**TASK STATEMENT:**
Each line below that carries the string "Wake" must appear in the answer.

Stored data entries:
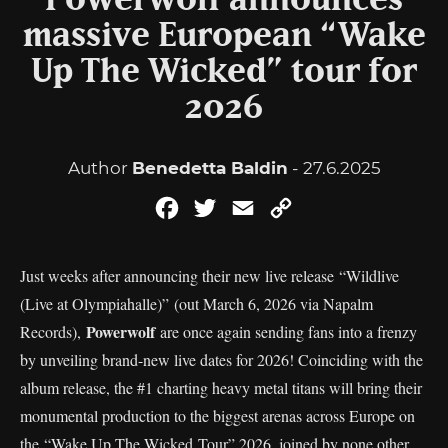
Powerwolf announces
massive European “Wake
Up The Wicked” tour for
2026
Author
Benedetta Baldin
- 27.6.2025
Facebook
Twitter
Email
Copy
Link
Just weeks after announcing their new live release “Wildlive
(Live at Olympiahalle)” (out March 6, 2026 via Napalm
Powerwolf
Records),
are once again sending fans into a frenzy
by unveiling brand-new live dates for 2026! Coinciding with the
album release, the #1 charting heavy metal titans will bring their
monumental production to the biggest arenas across Europe on
the “Wake Up The Wicked Tour” 2026, joined by none other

**EXERCISE OUTPUT:**
massive European “Wake
the “Wake Up The Wicked Tour” 2026, joined by none other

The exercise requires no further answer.